Avec une progression limitée à 0,46 % de son trafic passager en 2025, soit 2,94 millions de voyageurs, l’Aéroport International Blaise Diagne (AIBD) confirme une dynamique de croissance atone. Huit ans après son inauguration, cette performance soulève des interrogations sur la capacité de la principale plateforme aéroportuaire du Sénégal à remplir pleinement son rôle de moteur de connectivité et de compétitivité régionale.
Certes, l’AIBD maintient un niveau de trafic stable dans un environnement international contraignant, marqué par la volatilité des coûts énergétiques, les tensions géopolitiques et les fragilités économiques de la sous-région ouest-africaine. Toutefois, la faiblesse de la progression annuelle qui est de seulement 13 500 passagers supplémentaires entre 2024 et 2025, traduit un essoufflement préoccupant au regard des ambitions initiales assignées à cette infrastructure lors de sa mise en service en 2017. La quasi-stagnation du trafic ne saurait être imputée uniquement aux effets conjoncturels. Elle révèle également des contraintes structurelles persistantes : une diversification encore insuffisante des dessertes, une dépendance marquée à quelques compagnies et lignes régulières, ainsi qu’une intégration limitée dans les grands réseaux de correspondance internationaux. En l’absence d’un positionnement clair sur le marché du transit régional et intercontinental, l’AIBD peine à capter les flux qui structurent les hubs les plus performants du continent.
Cette situation est d’autant plus préoccupante que la plateforme dispose d’une capacité théorique de 10 millions de passagers par an. Avec un taux d’utilisation d’environ 29 %, l’écart entre les capacités installées et le trafic réel met en lumière un potentiel largement inexploité, posant à la fois la question de la rentabilité économique de l’infrastructure et celle de l’optimisation des investissements publics consentis.
Un hub régional encore à construire
Conçu pour remplacer l’ancien aéroport Léopold Sédar Senghor et positionner Dakar comme une porte d’entrée stratégique vers l’Afrique de l’Ouest, l’AIBD bénéficie pourtant d’atouts indéniables : des infrastructures modernes, une position géographique favorable sur les axes Europe–Afrique–Amériques, et une proximité avec un pôle économique national en croissance. Toutefois, ces avantages comparatifs ne se traduisent pas encore par un avantage concurrentiel décisif face à des plateformes régionales de plus en plus offensives.

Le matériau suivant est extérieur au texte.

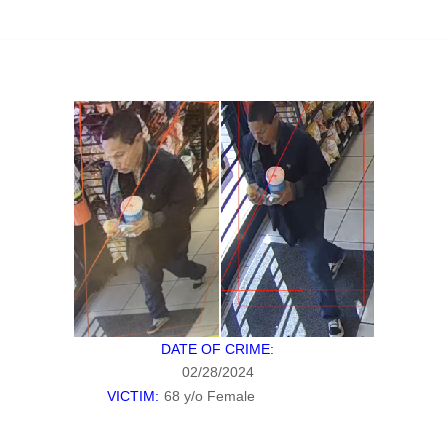
DATE OF CRIME:
02/28/2024
VICTIM:
68 y/o Female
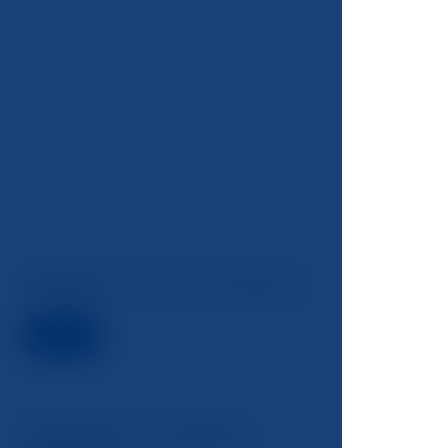
Weight loss and fitness
Detail
Smoking cessation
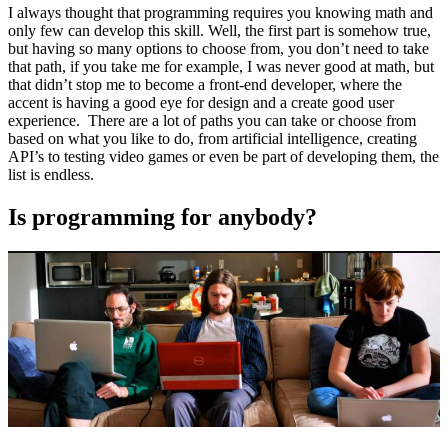
I always thought that programming requires you knowing math and
only few can develop this skill. Well, the first part is somehow true,
but having so many options to choose from, you don’t need to take
that path, if you take me for example, I was never good at math, but
that didn’t stop me to become a front-end developer, where the
accent is having a good eye for design and a create good user
experience. There are a lot of paths you can take or choose from
based on what you like to do, from artificial intelligence, creating
API’s to testing video games or even be part of developing them, the
list is endless.
Is programming for anybody?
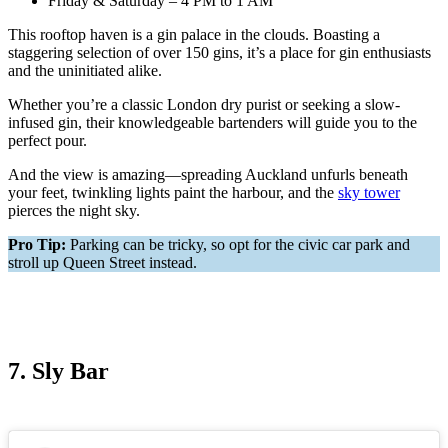
Friday & Saturday – 4 PM to 1 AM
This rooftop haven is a gin palace in the clouds. Boasting a
staggering selection of over 150 gins, it’s a place for gin enthusiasts
and the uninitiated alike.
Whether you’re a classic London dry purist or seeking a slow-
infused gin, their knowledgeable bartenders will guide you to the
perfect pour.
And the view is amazing—spreading Auckland unfurls beneath
your feet, twinkling lights paint the harbour, and the
sky tower
pierces the night sky.
Pro Tip:
Parking can be tricky, so opt for the civic car park and
stroll up Queen Street instead.
7. Sly Bar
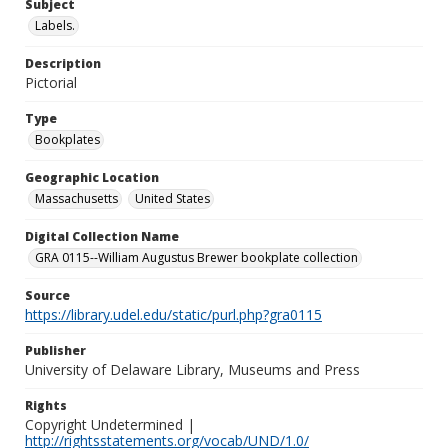
Subject
Labels.
Description
Pictorial
Type
Bookplates
Geographic Location
Massachusetts
United States
Digital Collection Name
GRA 0115--William Augustus Brewer bookplate collection
Source
https://library.udel.edu/static/purl.php?gra0115
Publisher
University of Delaware Library, Museums and Press
Rights
Copyright Undetermined |
http://rightsstatements.org/vocab/UND/1.0/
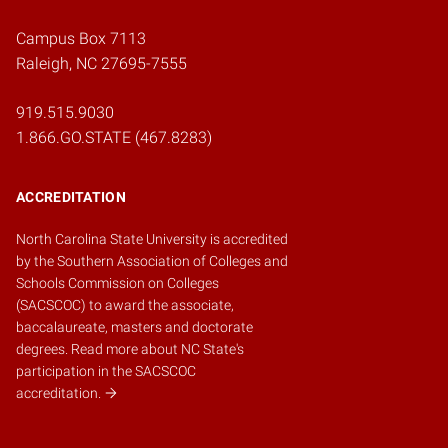
Campus Box 7113
Raleigh, NC 27695-7555
919.515.9030
1.866.GO.STATE (467.8283)
ACCREDITATION
North Carolina State University is accredited
by the
Southern Association of Colleges and
Schools Commission on Colleges
(SACSCOC)
to award the associate,
baccalaureate, masters and doctorate
degrees.
Read more about NC State's
participation in the SACSCOC
accreditation.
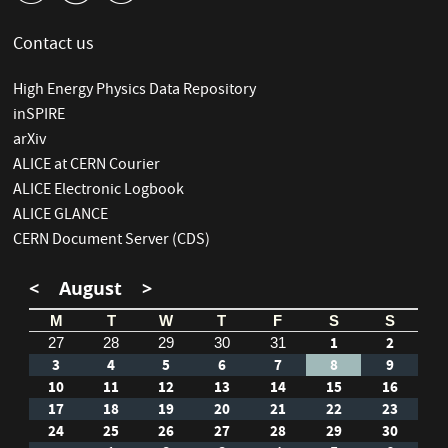
Contact us
High Energy Physics Data Repository
inSPIRE
arXiv
ALICE at CERN Courier
ALICE Electronic Logbook
ALICE GLANCE
CERN Document Server (CDS)
<
August
>
M
T
W
T
F
S
S
1
2
27
28
29
30
31
3
4
5
6
7
8
9
10
11
12
13
14
15
16
17
18
19
20
21
22
23
24
25
26
27
28
29
30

L’absence d’une masse critique de trafic de correspondance limite la capacité de l’aéroport à jouer pleinement son rôle de hub. Or, dans un contexte de concurrence accrue entre plateformes africaines, la seule modernité des installations ne suffit plus : elle doit s’accompagner d’une stratégie commerciale agressive et d’une politique incitative claire à destination des compagnies aériennes.
Des choix stratégiques déterminants
Dans cette perspective, la relance de la croissance de l’AIBD passe par l’activation de leviers structurants : élargissement du réseau de destinations, renforcement des partenariats avec les compagnies long-courriers, meilleure articulation avec la stratégie nationale de développement touristique et amélioration de l’expérience passager pour accroître l’attractivité du site.
Au-delà des performances aéroportuaires, l’enjeu est fondamentalement macroéconomique. La capacité du Sénégal à s’affirmer comme un hub régional de services, de tourisme et d’affaires dépend en partie de l’efficacité de sa principale porte d’entrée aérienne. Une simple stabilisation du trafic ne saurait donc constituer une fin en soi.
Les prochaines années seront déterminantes pour savoir si l’AIBD peut dépasser la phase actuelle de sous-exploitation et s’inscrire dans une trajectoire de croissance durable, à la hauteur des investissements réalisés et des ambitions stratégiques affichées.